3052 Martin Skold	2009-12-15 [merge]
      Merge
      modified:
        libmysql/libmysql.c
        sql/log.cc
        sql/log_event.cc
[19 Dec 2009 8:26] Bugs System
Pushed into 6.0.14-alpha (revid:alik@sun.com-20091219082307-f3i4fn0tm8trb3c0) (version source revid:alik@sun.com-20091216180721-eoa754i79j4ssd3m) (merge vers: 6.0.14-alpha) (pib:15)

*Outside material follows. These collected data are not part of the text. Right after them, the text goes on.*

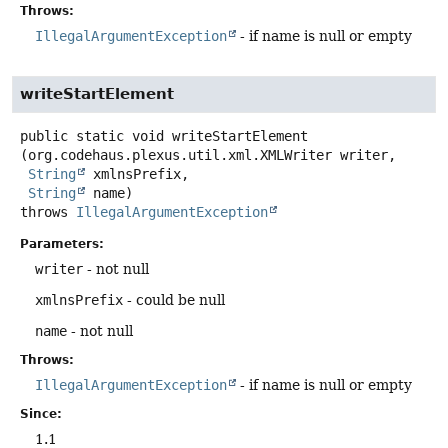
Throws:
IllegalArgumentException
- if name is null or empty
writeStartElement
public static
void
writeStartElement
(org.codehaus.plexus.util.xml.XMLWriter writer,

String
 xmlnsPrefix,

String
 name)
throws
IllegalArgumentException
Parameters:
writer
- not null
xmlnsPrefix
- could be null
name
- not null
Throws:
IllegalArgumentException
- if name is null or empty
Since:
1.1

[19 Dec 2009 8:30] Bugs System
Pushed into 5.5.1-m2 (revid:alik@sun.com-20091219082021-f34nq4jytwamozz0) (version source revid:alexey.kopytov@sun.com-20091216134707-o96eqw0u2ynvo9gm) (merge vers: 5.5.0-beta) (pib:15)
[19 Dec 2009 8:33] Bugs System
Pushed into mysql-next-mr (revid:alik@sun.com-20091219082213-nhjjgmphote4ntxj) (version source revid:alik@sun.com-20091216180221-a5ps59gajad3pip9) (pib:15)
[19 Dec 2009 11:46] Jon Stephens
Also noted in the 5.5.1 and 6.0.14 changelogs.

Still waiting for merge to 5.1 tree -> NDI.
[15 Jan 2010 8:58] Bugs System
Pushed into 5.1.43 (revid:joro@sun.com-20100115085139-qkh0i0fpohd9u9p5) (version source revid:zhenxing.he@sun.com-20091215064828-es8ucbh59n91n79a) (merge vers: 5.1.42) (pib:16)
[18 Jan 2010 12:16] Jon Stephens
Also documented in the 5.1.43 changelog. Closed.
[12 Mar 2010 14:05] Bugs System
Pushed into 5.1.44-ndb-7.0.14 (revid:jonas@mysql.com-20100312135944-t0z8s1da2orvl66x) (version source revid:jonas@mysql.com-20100312115609-woou0te4a6s4ae9y) (merge vers: 5.1.44-ndb-7.0.14) (pib:16)
[12 Mar 2010 14:21] Bugs System
Pushed into 5.1.44-ndb-6.2.19 (revid:jonas@mysql.com-20100312134846-tuqhd9w3tv4xgl3d) (version source revid:jonas@mysql.com-20100312060623-mx6407w2vx76h3by) (merge vers: 5.1.44-ndb-6.2.19) (pib:16)
[12 Mar 2010 14:35] Bugs System
Pushed into 5.1.44-ndb-6.3.33 (revid:jonas@mysql.com-20100312135724-xcw8vw2lu3mijrhn) (version source revid:jonas@mysql.com-20100312103652-snkltsd197l7q2yg) (merge vers: 5.1.44-ndb-6.3.33) (pib:16)
[15 Mar 2010 10:52] Jon Stephens
No new changelog entries required. Closed.